- **Items listed in a dataset**:
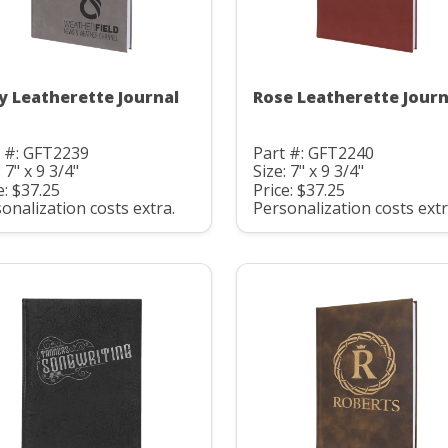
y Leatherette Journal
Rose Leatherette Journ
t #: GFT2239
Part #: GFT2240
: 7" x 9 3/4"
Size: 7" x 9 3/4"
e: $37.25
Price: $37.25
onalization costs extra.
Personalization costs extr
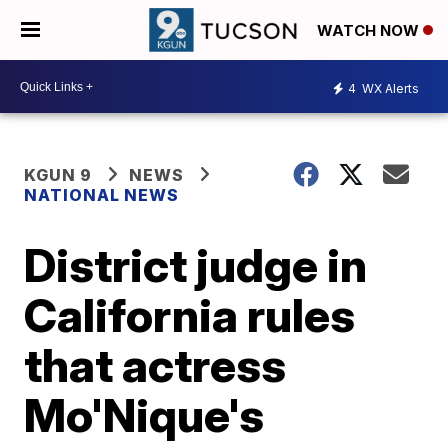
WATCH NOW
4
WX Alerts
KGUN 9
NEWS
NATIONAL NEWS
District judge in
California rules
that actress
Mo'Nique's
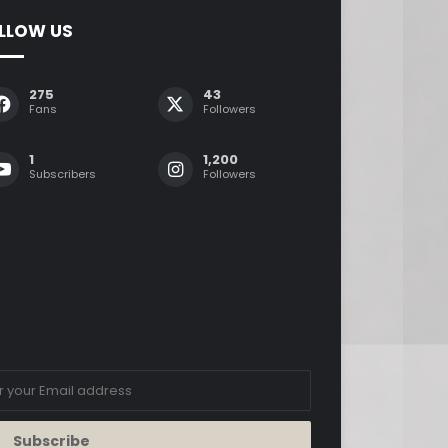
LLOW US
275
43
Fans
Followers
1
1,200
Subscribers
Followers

- **ASSIGNED TASK**: Images are to be omitted; repeat the remaining data above exactly.

- **ANSWER BOX**:
y Leatherette Journal
Rose Leatherette Journ
t #: GFT2239
Part #: GFT2240
: 7" x 9 3/4"
Size: 7" x 9 3/4"
e: $37.25
Price: $37.25
onalization costs extra.
Personalization costs extr
WATCH NOW
4
WX Alerts
KGUN 9
NEWS
NATIONAL NEWS
District judge in
California rules
that actress
Mo'Nique's
LLOW US
275
43
Fans
Followers
1
1,200
Subscribers
Followers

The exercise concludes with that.